*Task input*:
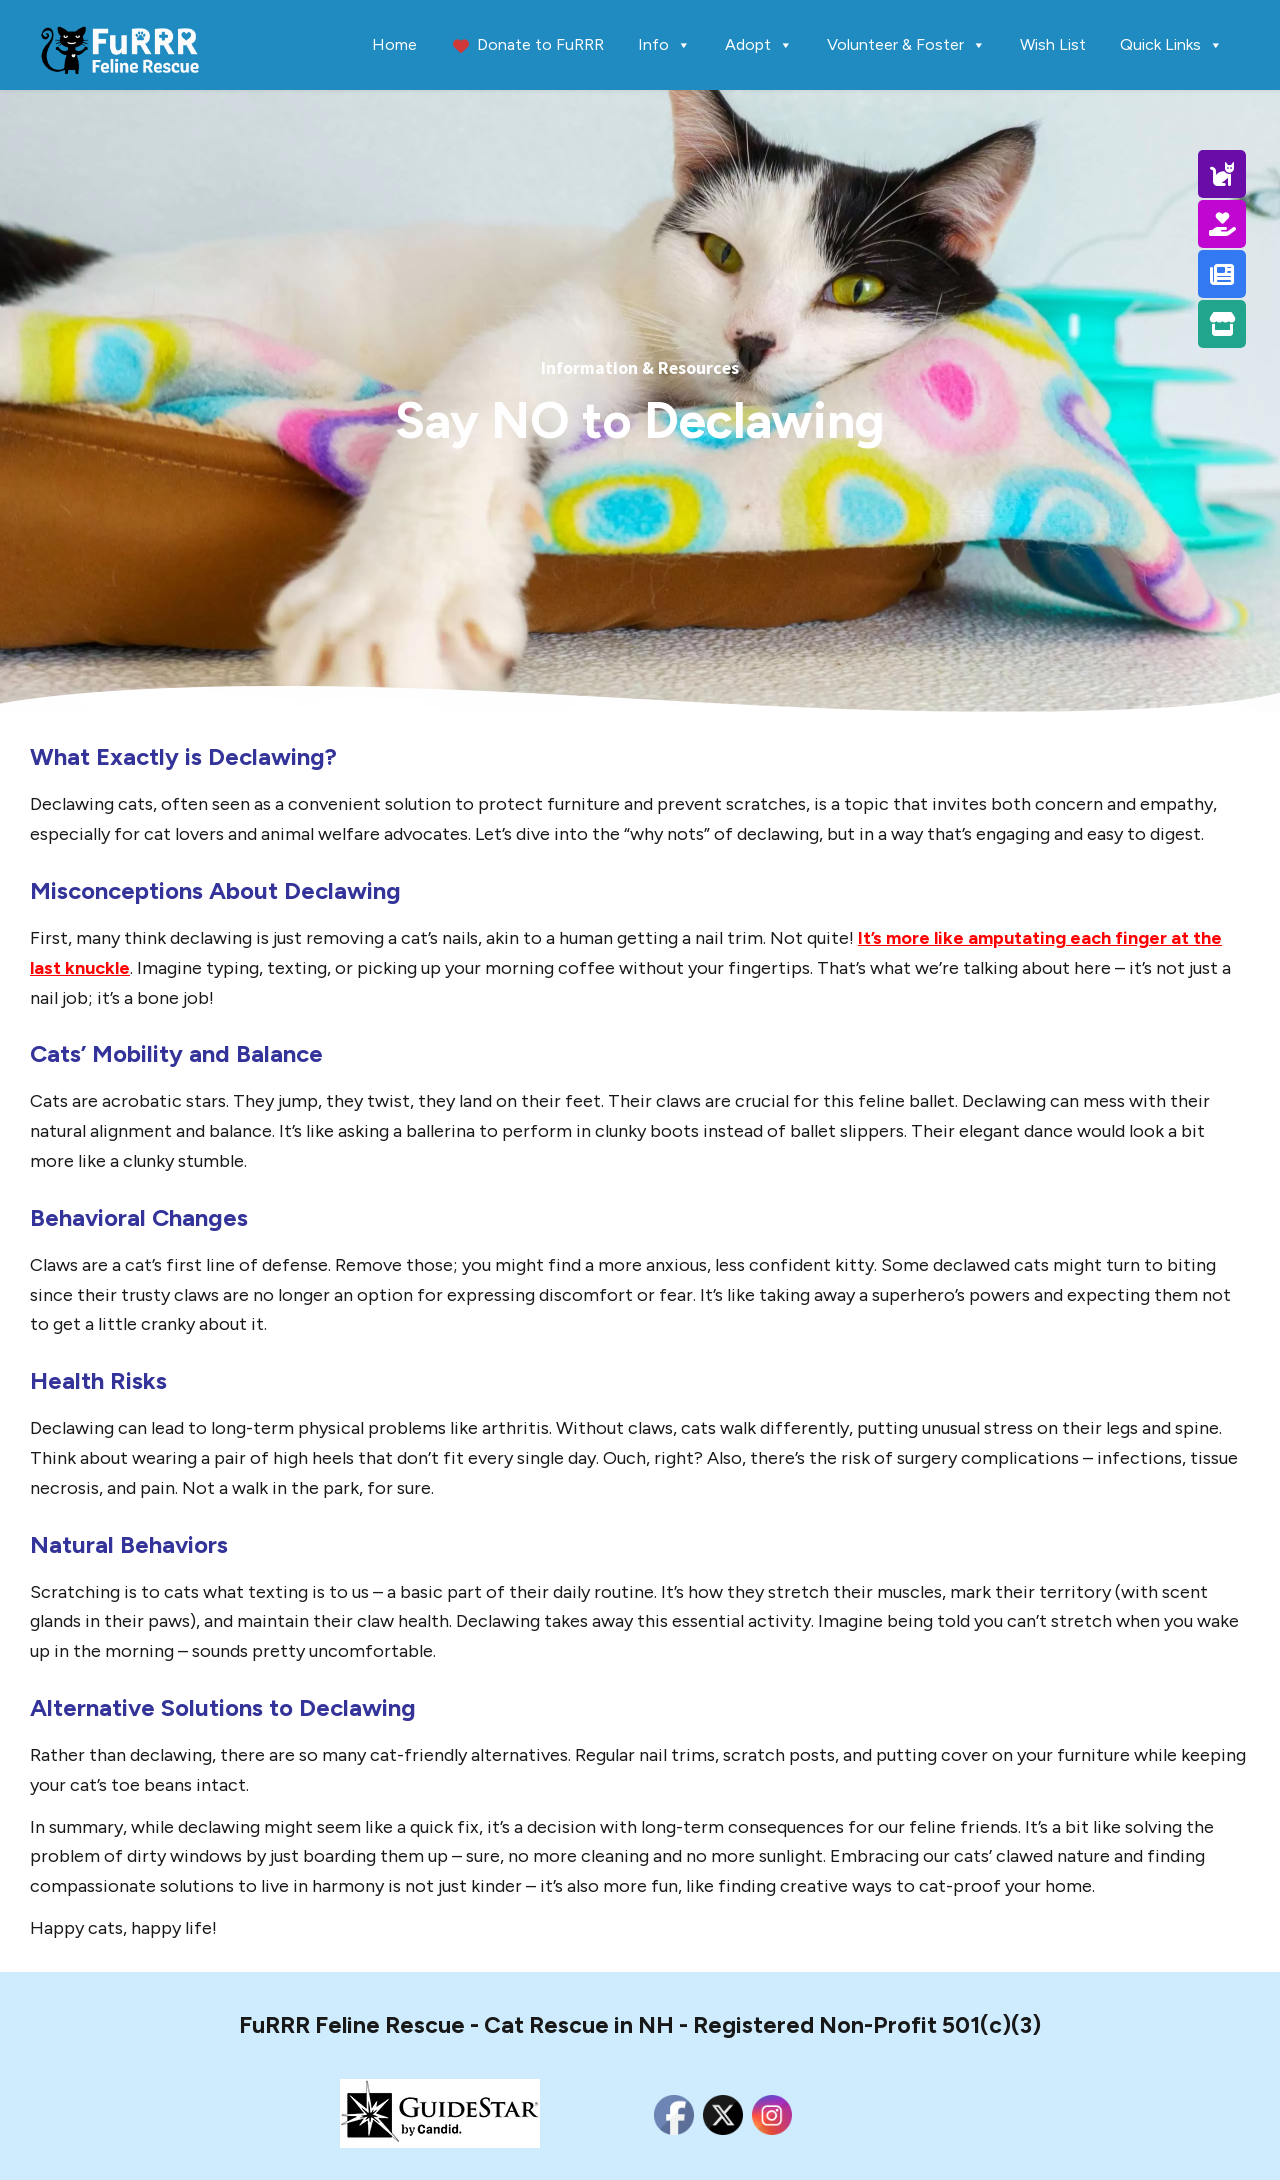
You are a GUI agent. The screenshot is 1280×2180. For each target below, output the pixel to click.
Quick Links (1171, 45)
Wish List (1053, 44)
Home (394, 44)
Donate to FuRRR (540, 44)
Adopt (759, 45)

* * *

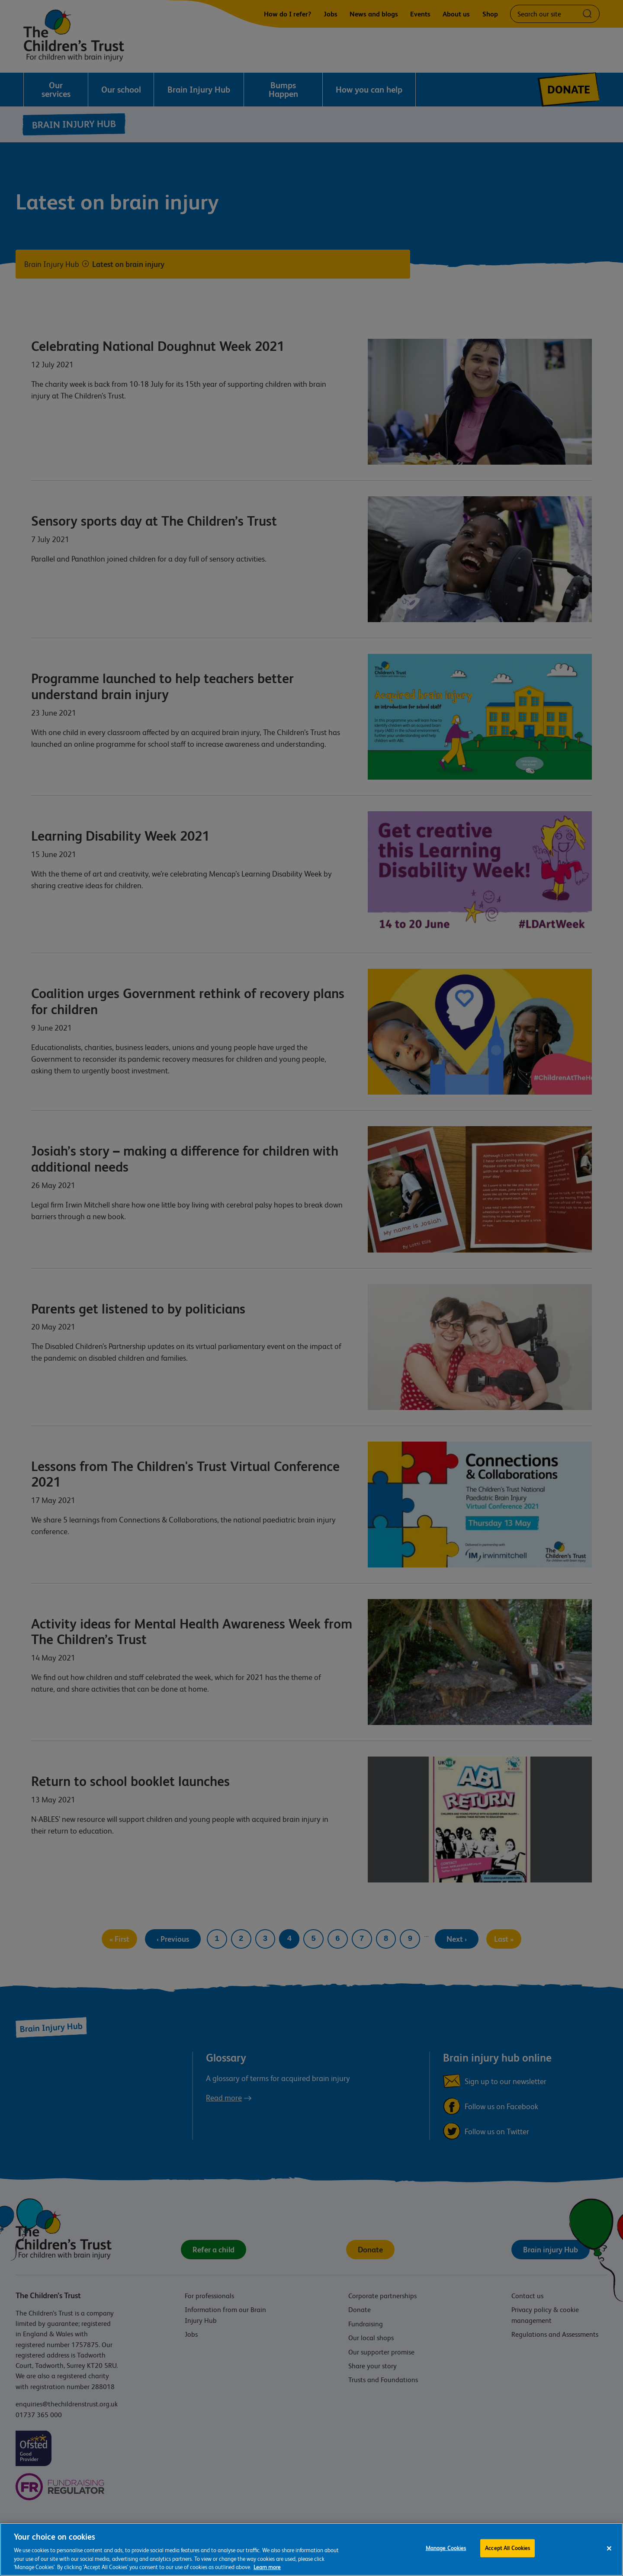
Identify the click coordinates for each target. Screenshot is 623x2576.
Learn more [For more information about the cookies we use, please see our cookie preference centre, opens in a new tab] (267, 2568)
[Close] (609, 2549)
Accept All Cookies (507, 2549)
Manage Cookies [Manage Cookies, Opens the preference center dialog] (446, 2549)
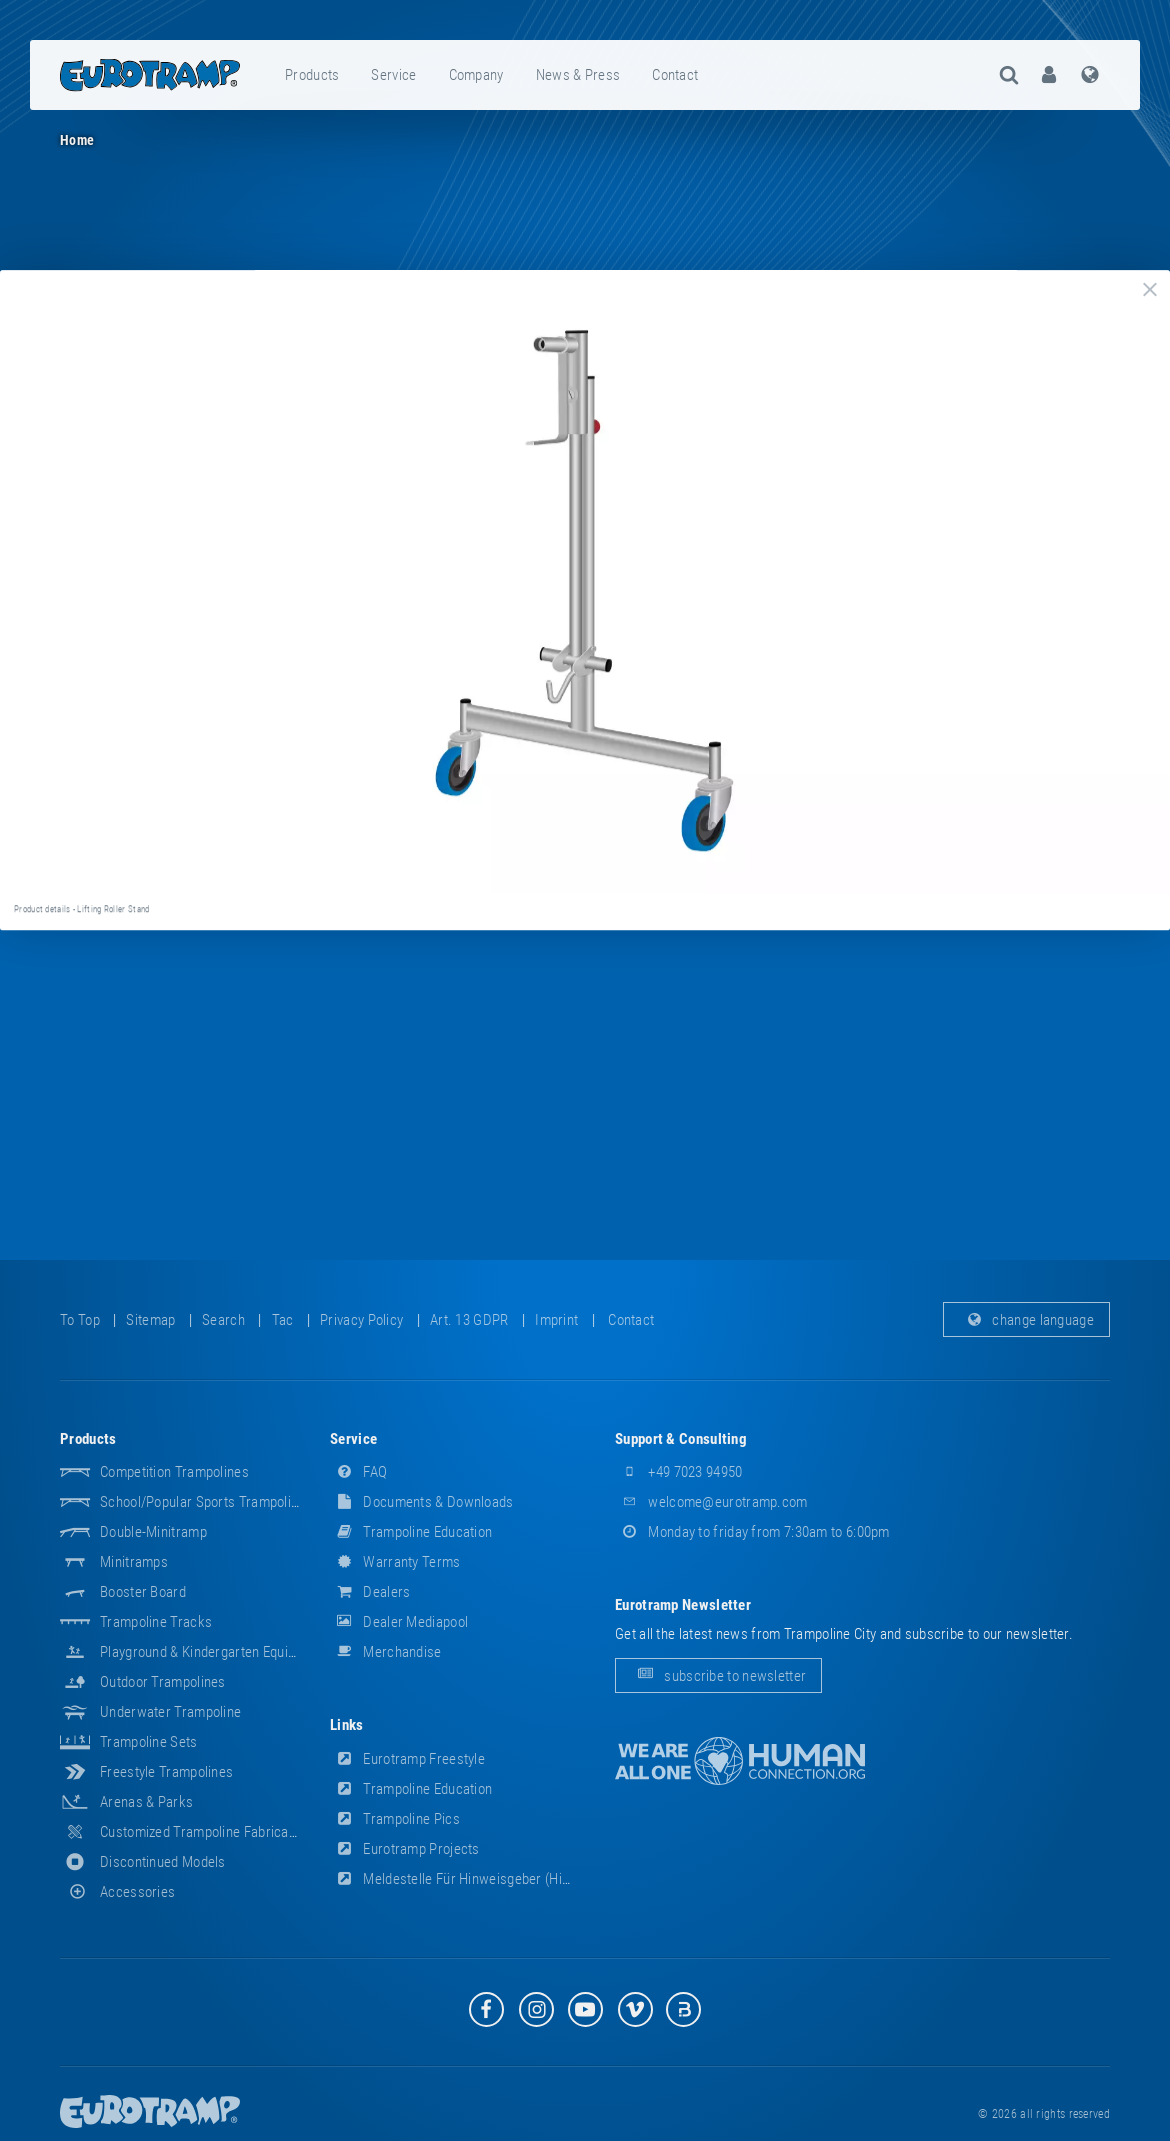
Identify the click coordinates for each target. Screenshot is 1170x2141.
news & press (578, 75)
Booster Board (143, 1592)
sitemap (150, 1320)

*Description of the task*:
When a line in the listing has the word "click", return that line.

*Answer for this exercise*:
You are a GUI agent. The screenshot is 1280×2180. For each target below, output the pixel to click.
Identify the click coordinates for each target. Screenshot is 623x2576.
Identify the click coordinates for each target. Screenshot is 1170x2141.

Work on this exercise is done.